WHAT YOU ARE ASKED TO DO :: Take each line from the entries that holds "production" and copy it out.

WORKING DATA ::
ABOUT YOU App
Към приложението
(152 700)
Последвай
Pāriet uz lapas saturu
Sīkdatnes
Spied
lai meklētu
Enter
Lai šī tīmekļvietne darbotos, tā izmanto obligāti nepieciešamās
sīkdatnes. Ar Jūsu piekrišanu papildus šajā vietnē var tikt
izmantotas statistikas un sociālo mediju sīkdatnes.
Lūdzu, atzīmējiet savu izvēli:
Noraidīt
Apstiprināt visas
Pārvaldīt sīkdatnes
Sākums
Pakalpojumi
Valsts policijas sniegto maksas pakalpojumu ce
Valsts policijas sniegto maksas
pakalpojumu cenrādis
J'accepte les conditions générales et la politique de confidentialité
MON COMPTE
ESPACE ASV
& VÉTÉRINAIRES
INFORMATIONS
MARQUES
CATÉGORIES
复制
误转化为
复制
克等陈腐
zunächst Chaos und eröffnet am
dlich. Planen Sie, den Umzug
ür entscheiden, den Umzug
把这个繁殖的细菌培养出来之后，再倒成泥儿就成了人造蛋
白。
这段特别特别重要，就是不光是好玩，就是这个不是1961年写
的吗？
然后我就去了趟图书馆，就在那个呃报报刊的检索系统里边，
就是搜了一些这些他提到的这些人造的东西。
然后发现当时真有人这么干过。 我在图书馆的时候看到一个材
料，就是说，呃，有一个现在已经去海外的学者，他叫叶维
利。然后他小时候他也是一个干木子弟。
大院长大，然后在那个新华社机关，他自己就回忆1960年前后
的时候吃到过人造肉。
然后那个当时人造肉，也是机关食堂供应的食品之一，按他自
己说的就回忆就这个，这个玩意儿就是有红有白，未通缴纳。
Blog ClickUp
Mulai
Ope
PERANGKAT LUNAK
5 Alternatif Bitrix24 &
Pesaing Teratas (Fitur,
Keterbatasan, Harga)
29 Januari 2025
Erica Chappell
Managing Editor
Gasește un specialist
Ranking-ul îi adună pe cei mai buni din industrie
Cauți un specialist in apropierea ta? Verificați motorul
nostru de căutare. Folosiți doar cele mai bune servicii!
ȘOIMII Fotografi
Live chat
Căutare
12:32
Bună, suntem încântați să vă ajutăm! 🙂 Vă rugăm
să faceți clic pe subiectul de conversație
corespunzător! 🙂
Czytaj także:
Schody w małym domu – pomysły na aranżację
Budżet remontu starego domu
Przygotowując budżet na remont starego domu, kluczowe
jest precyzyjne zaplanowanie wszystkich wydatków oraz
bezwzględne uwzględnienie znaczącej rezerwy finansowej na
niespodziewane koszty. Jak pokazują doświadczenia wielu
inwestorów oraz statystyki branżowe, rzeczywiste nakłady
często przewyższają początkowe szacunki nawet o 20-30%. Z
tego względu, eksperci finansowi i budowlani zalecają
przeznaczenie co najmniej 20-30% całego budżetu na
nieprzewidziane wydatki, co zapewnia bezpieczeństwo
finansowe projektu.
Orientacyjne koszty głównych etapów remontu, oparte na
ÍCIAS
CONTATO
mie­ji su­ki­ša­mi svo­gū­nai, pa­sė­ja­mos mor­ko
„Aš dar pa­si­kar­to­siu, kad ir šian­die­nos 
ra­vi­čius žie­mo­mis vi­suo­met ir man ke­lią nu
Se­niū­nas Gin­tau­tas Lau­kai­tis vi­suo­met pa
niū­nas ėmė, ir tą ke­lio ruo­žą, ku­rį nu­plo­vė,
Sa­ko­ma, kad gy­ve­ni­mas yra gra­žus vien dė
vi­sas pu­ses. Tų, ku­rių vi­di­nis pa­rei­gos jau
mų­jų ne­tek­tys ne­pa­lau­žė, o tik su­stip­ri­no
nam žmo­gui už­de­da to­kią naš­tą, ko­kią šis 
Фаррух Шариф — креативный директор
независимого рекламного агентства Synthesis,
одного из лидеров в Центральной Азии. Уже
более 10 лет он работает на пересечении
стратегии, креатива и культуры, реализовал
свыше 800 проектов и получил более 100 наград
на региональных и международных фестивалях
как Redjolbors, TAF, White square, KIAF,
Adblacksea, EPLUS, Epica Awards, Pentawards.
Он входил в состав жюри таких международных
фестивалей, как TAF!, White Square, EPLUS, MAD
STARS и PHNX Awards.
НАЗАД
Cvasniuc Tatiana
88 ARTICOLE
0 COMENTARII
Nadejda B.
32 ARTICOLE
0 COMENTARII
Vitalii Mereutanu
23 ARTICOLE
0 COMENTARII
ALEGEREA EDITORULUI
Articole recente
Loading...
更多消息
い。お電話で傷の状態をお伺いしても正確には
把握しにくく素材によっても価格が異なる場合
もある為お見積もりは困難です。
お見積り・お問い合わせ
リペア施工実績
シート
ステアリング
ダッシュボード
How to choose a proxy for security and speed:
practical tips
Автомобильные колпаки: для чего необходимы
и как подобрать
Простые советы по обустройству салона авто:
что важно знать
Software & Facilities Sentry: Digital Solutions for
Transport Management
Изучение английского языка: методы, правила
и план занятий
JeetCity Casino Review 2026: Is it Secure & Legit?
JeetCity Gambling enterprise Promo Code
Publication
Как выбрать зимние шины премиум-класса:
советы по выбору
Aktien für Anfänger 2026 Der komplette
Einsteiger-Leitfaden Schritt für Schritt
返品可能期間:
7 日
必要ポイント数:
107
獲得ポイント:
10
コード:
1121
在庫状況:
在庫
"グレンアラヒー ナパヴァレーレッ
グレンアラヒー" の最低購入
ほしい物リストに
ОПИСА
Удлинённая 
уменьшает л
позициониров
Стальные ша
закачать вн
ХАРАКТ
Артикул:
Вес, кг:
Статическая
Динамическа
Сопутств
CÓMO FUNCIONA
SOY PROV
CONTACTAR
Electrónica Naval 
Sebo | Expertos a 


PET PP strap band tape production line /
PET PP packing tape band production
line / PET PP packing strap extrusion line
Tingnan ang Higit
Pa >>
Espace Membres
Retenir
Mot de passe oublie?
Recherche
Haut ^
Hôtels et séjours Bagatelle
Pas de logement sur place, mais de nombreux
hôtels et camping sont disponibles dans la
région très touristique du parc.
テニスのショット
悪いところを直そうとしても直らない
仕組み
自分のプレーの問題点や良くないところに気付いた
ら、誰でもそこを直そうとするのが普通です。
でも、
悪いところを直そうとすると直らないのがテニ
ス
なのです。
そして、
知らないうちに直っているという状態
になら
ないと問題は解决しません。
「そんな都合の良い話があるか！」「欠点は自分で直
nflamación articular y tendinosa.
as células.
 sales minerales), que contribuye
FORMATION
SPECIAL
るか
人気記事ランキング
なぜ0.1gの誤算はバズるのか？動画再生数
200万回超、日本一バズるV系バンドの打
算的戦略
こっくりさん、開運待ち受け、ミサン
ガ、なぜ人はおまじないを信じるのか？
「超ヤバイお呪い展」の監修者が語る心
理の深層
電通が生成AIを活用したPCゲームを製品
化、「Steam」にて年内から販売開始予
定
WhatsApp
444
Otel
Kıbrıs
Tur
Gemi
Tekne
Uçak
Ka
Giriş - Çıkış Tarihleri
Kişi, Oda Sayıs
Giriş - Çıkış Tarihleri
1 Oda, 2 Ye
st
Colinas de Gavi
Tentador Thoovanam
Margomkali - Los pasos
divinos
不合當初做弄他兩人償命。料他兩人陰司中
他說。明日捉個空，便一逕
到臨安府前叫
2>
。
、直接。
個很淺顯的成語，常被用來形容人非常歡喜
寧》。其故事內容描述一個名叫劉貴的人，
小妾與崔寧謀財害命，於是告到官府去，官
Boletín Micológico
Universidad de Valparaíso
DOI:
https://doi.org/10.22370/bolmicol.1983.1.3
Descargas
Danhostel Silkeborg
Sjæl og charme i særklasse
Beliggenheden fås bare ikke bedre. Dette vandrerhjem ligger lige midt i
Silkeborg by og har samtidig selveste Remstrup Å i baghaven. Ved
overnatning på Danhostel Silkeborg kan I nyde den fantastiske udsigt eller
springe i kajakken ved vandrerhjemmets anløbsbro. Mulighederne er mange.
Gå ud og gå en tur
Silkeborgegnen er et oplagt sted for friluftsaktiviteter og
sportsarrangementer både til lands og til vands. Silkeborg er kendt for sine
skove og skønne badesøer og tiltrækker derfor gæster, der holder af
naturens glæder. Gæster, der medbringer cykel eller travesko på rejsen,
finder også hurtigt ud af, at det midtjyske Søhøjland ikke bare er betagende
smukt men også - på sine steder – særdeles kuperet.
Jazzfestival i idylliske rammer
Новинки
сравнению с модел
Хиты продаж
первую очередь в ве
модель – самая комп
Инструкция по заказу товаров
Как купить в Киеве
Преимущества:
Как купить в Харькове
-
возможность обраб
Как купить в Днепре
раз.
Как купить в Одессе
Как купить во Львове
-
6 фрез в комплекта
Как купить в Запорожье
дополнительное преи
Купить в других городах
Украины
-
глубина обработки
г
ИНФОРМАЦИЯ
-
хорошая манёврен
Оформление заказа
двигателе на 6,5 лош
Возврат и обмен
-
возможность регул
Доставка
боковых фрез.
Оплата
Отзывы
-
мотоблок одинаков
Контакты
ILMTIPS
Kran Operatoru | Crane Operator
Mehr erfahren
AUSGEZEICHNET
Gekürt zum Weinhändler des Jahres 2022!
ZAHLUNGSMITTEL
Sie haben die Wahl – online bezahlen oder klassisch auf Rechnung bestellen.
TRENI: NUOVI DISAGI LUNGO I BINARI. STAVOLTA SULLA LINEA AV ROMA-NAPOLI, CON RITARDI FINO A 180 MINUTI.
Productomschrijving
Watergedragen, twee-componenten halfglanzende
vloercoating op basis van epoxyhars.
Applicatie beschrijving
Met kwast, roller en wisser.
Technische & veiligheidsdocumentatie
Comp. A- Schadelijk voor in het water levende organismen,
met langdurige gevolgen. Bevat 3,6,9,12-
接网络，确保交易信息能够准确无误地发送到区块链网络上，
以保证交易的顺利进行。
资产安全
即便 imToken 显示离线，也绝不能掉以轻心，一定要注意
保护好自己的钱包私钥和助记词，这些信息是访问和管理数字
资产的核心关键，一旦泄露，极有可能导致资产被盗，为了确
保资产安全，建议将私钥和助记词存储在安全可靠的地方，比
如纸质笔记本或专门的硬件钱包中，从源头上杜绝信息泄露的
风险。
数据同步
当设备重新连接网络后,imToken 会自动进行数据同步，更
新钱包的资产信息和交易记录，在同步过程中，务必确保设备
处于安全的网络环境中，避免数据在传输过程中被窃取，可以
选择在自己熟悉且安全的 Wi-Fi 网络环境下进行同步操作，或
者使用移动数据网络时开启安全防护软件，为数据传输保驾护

RESULT OF THE TASK ::
PET PP strap band tape production line /
PET PP packing tape band production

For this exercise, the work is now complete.